Die Parteien haben zu Recht nicht darüber gestritten, dass der von dem Kläger gefahrene LKW bzw. der Kläger den gesetzlichen Vorschriften über das Kontrollgerät im Straßenverkehr bzw. den Sozialvorschriften im Straßenverkehr unterlag (Fahrpersonalverordnung/Verordnung zur Durchführung des Fahrpersonalgesetzes und Verordnungen EWG Nr. 3820/85 und 3821/85 des Rates). Die Verhaltensweisen, die der Kläger entweder ausdrücklich zugesteht (= Manipulationen um Bedienstete von Polizei und/oder des Bundesamtes für Güterverkehr zu täuschen) oder gemäß § 138 Abs. 3 ZPO nicht bestreitet, stellen zumindest Ordnungswidrigkeiten dar und - bei Erfüllung der Voraussetzungen der § 268 StGB - auch strafbare Handlungen dar. Derartige Pflichtverletzungen eines Berufskraftfahrers wiegen (auch) im Rahmen des § 626 BGB schwer. Die EG-Verordnungen Nr. 3820/85 und 3821/85 dienen ebenso wie das Fahrpersonalgesetz und die hierzu erlassene Fahrpersonalverordnung der Sicherheit im Straßenverkehr (s. dazu die präambelhaften Erwägungen des Rates vor Abschnitt I der VO (EWG) Nr. 3820/85 -). Welche Bedeutung auch der nationale Gesetzgeber der Sicherheit des Straßenverkehrs beimisst, ergibt sich aus dem Katalog der in § 8 der Fahrpersonalverordnung normierten Ordnungswidrigkeiten-Tatbestände (Fahrpersonalverordnung in der vom 30.05.1998 an bis zum 01.07.2005 gültigen Fassung). In diesem Zusammenhang fällt weiter zu Lasten des Klägers ins Gewicht, dass dieser zwar pauschal für sich in Anspruch nimmt, entsprechend den "Vorgaben der Beklagten" gehandelt zu haben. An konkretem Vortrag hat es der Kläger insoweit jedoch fehlen lassen. Er stellt etwaige "Vorgaben" der Beklagten für die Arbeitsleistungen, die er am 30.11., 02.12., 15.12., 16.12. und 20.12.2004 sowie am 18.01., 04.02., 11.02., 21.02., 22.02. und am 27./28.02.2005 zu erbringen hatte, nicht nachvollziehbar dar. Dies gilt umso mehr als der Kläger sich auf unterschiedliche Entlastungsgesichtspunkte berufen will, die so ohne weiteres nicht in Einklang zu bringen sind (Manipulationen, um Polizei und Bundesamt für Güterverkehr zu täuschen; angeblich vor Jahren provokant bzw. provokativ gestellte Frage des Geschäftsführers A. H., wie dies denn die anderen LKW-Fahrer machen würden; möglicher Defekt des Kontrollgerätes).

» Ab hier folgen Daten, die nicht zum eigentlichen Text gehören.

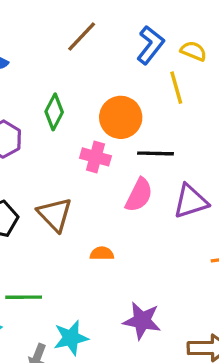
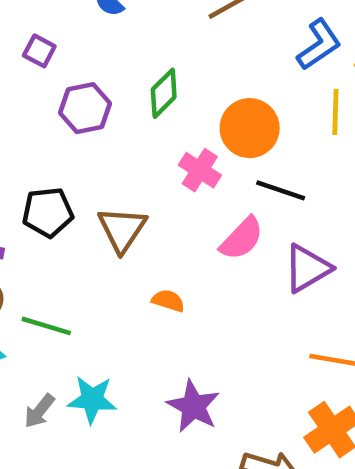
purple triangle: (191, 201) -> (307, 268), turned -30

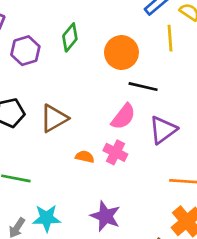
pink cross: (200, 170) -> (115, 152), moved
brown triangle: (122, 229) -> (54, 118), turned 32

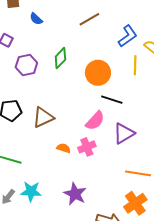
pink cross: (115, 152) -> (87, 147), turned 36

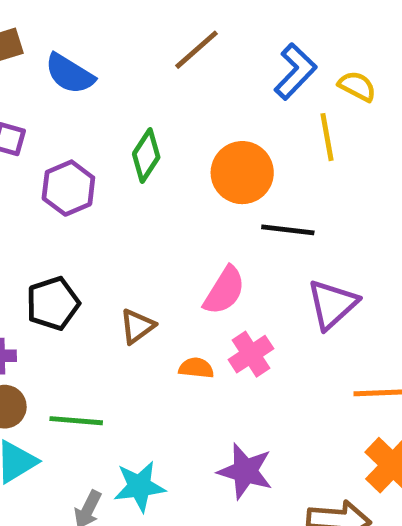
blue semicircle: (36, 19) -> (70, 74), size x1.5
brown triangle: (43, 117) -> (137, 326), moved, size x0.7
pink semicircle: (95, 121) -> (224, 291), moved

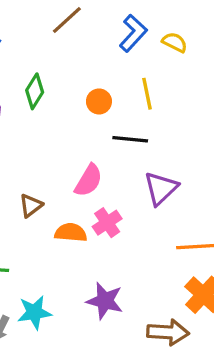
yellow line: (327, 137) -> (147, 94), moved
orange circle: (242, 173) -> (99, 101), size x0.6
orange semicircle: (196, 368) -> (71, 233), size x1.4

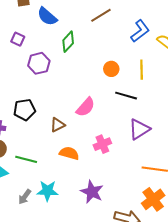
green diamond: (35, 91) -> (68, 42), moved
pink semicircle: (89, 180) -> (86, 107), moved
orange semicircle: (71, 233) -> (69, 153), moved

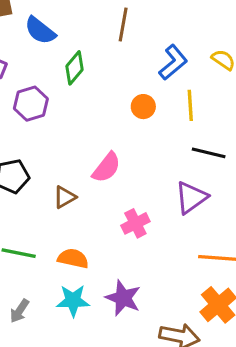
brown line: (101, 15) -> (123, 24), turned -45
blue L-shape: (140, 31) -> (173, 62), moved
black line: (126, 96) -> (209, 153), moved
orange semicircle: (69, 153) -> (73, 258), moved
cyan star: (47, 191) -> (73, 301), moved

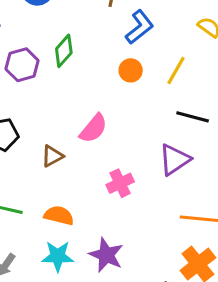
blue L-shape: (173, 62) -> (140, 27), moved
green diamond: (75, 68) -> (64, 51), moved
yellow line: (190, 105) -> (176, 70), turned 32

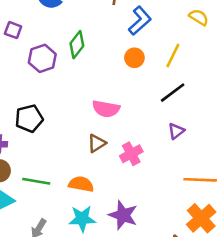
black line: (193, 117) -> (173, 93), moved, turned -48
pink semicircle: (93, 128) -> (106, 109), turned 64
brown triangle: (52, 156) -> (97, 143), moved
purple triangle: (175, 160) -> (176, 131), size x0.6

Die aufgeworfenen Fragen bedürfen keiner abschließenden Entscheidung, weil - wie bereits oben ausgeführt - allein das Verhalten des Klägers im Zusammenhang mit der Stundenabrechnung für den 30.11.2004 die außerordentliche Kündigung rechtfertigt. Den vom Kläger angebotenen Beweisen war nicht nachzugehen, da er bereits die ihm obliegende Einlassungslast gemäß § 138 Abs. 1 und 2 ZPO nicht erfüllt hat.

III.

Die Kosten seiner erfolglosen Berufung muss gemäß § 97 Abs. 1 ZPO der Kläger tragen. Der Streitwert des Berufungsverfahrens wurde gemäß § 63 Abs. 2 GKG festgesetzt. Die Zulassung der Revision ist nicht veranlasst. Das vorliegende Berufungsurteil ist deswegen derzeit mit der Revision nicht anfechtbar.

Die Nichtzulassung der Revision durch das Landesarbeitsgericht kann unter den Voraussetzungen des § 72a ArbGG und nach näherer Maßgabe dieser Vorschrift selbständig durch Beschwerde, die beim Bundesarbeitsgericht, Hugo-Preuss-Platz 1, 99084 Erfurt, einzulegen ist, angefochten werden. Darauf wird der Kläger hingewiesen.